His response was to run AI like a VC portfolio with three tiers:
- Scale - functional users have prioritized use cases with clear ROI. The team asks two questions - not just "is it faster?" but "is it effective?" They also look at whether the business process itself should change, not just insert an AI step into an existing workflow.
- Growth - new capabilities that don't exist today but are now feasible because of AI, focused on putting the customer at the center.
- Exploration - bounded room for anyone in the company to experiment. "Almost like citizen development," PK said - people build custom GPTs to make their own work better, not for the broader org.
At Northwell Health, Chief Digital Officer Kristin Myers described a formal AI risk and ethics process involving legal, security, finance, and regional executives - but one designed to ship, not stall. Northwell has 104,000 employees across 28 hospitals, and their CFO sits on the AI executive committee.
Finance is deeply embedded in governance, but the team recognizes you can't just look at hard ROI. Investments like ambient clinical documentation are evaluated on physician burnout, satisfaction, and retention - what Myers called "foundational capabilities." The intake process starts with "what is the problem we're trying to solve?" - not "what tool should we buy?"
The signal governance sends matters as much as the mechanics. If the message people hear is “AI is dangerous, talk to Legal,” they will avoid it. If the message is "we know the rules and we'll help you stay inside them," they will experiment.
The bottom line
Across the stories from Zapier, UKG, Cisco, Salesforce, and Northwell, the messages were consistent.

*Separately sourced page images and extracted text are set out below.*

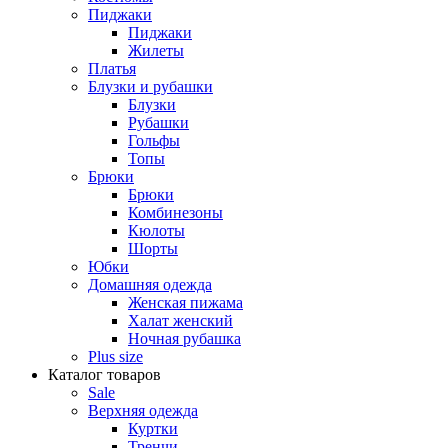
Пиджаки
Пиджаки
Жилеты
Платья
Блузки и рубашки
Блузки
Рубашки
Гольфы
Топы
Брюки
Брюки
Комбинезоны
Кюлоты
Шорты
Юбки
Домашняя одежда
Женская пижама
Халат женский
Ночная рубашка
Plus size
Каталог товаров
Sale
Верхняя одежда
Куртки
Тренчи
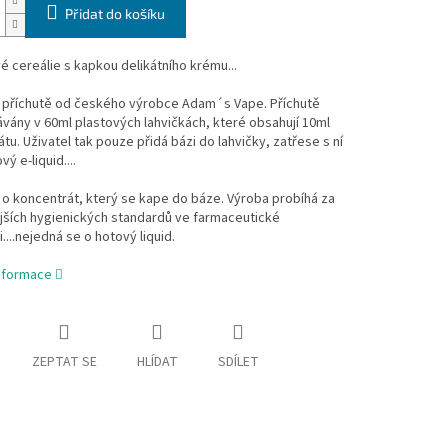
Přidat do košíku
 cereálie s kapkou delikátního krému...
 příchutě od českého výrobce Adam´s Vape. Příchutě
vány v 60ml plastových lahvičkách, které obsahují 10ml
tu. Uživatel tak pouze přidá bázi do lahvičky, zatřese s ní
ý e-liquid....
o koncentrát, který se kape do báze. Výroba probíhá za
jších hygienických standardů ve farmaceutické
....nejedná se o hotový liquid.
informace
ZEPTAT SE
HLÍDAT
SDÍLET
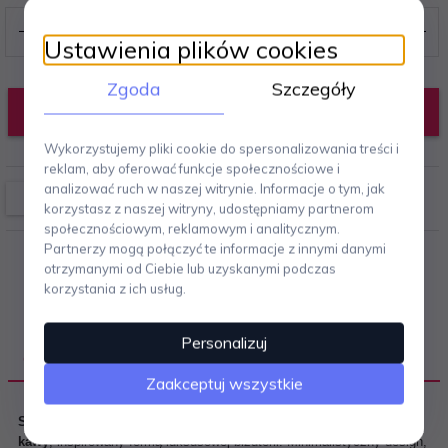
Ustawienia plików cookies
Zgoda
Szczegóły
DODAJ DO KOSZYKA
Wykorzystujemy pliki cookie do spersonalizowania treści i
reklam, aby oferować funkcje społecznościowe i
analizować ruch w naszej witrynie. Informacje o tym, jak
korzystasz z naszej witryny, udostępniamy partnerom
społecznościowym, reklamowym i analitycznym.
Partnerzy mogą połączyć te informacje z innymi danymi
otrzymanymi od Ciebie lub uzyskanymi podczas
korzystania z ich usług.
Personalizuj
OPIS PRODUKTU
Zaakceptuj wszystkie
Sjöstrand Capsule Case
to elegancki
pojemnik na kapsułki do
kawy
, inspirowany formą luksusowej biżuterii. Minimalistyczny design,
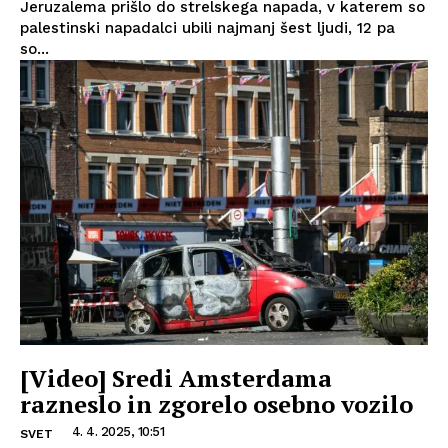
Jeruzalema prišlo do strelskega napada, v katerem so
palestinski napadalci ubili najmanj šest ljudi, 12 pa
so...
[Video] Sredi Amsterdama
razneslo in zgorelo osebno vozilo
4. 4. 2025, 10:51
SVET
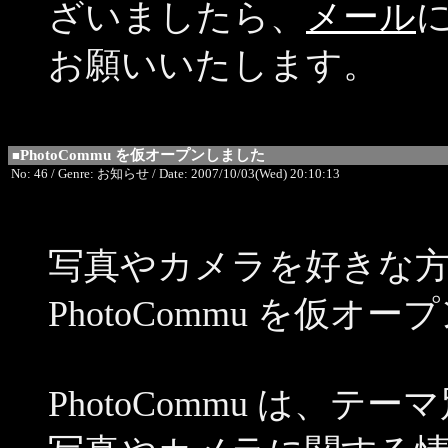
ざいましたら、
メール
お願いいたします。
PhotoCommu を仮オープンしました
■
No: 46 / Genre: お知らせ / Date: 2007/10/03(Wed) 20:10:13
写真やカメラを好きな
PhotoCommu を仮オ
PhotoCommu は、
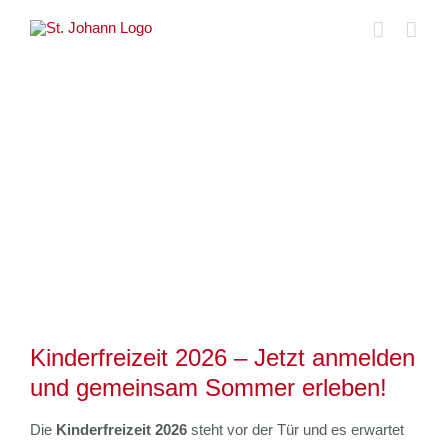
Skip
to
content
Zeige
grösseres
Bild
Kinderfreizeit 2026 – Jetzt anmelden
und gemeinsam Sommer erleben!
Die
Kinderfreizeit 2026
steht vor der Tür und es erwartet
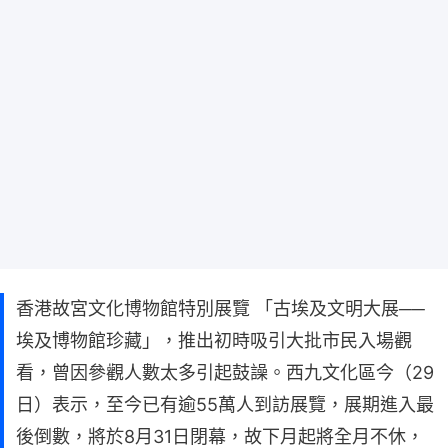
香港故宮文化博物館特別展覽 「古埃及文明大展──
埃及博物館珍藏」，推出初時吸引大批市民入場觀
看，曾因參觀人數太多引起鼓譟。西九文化區今（29
日）表示，至今已有逾55萬人到訪展覽，展期進入最
後倒數，將於8月31日閉幕，故下月起將全月不休，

The real gap right now isn’t between one frontier model and another. It’s between leaders who are willing to change how their organization works and leaders who hope better tools alone will do it for them.
The most credible Heads of AI are:
- backing the people who are already using AI well and letting them influence workflows,
- making AI part of every function's job, with clear ownership from the top, and
- putting just enough governance in place to be trusted and fast.
The technology will keep improving either way. Whether your company keeps up is now a leadership question, not a tooling one.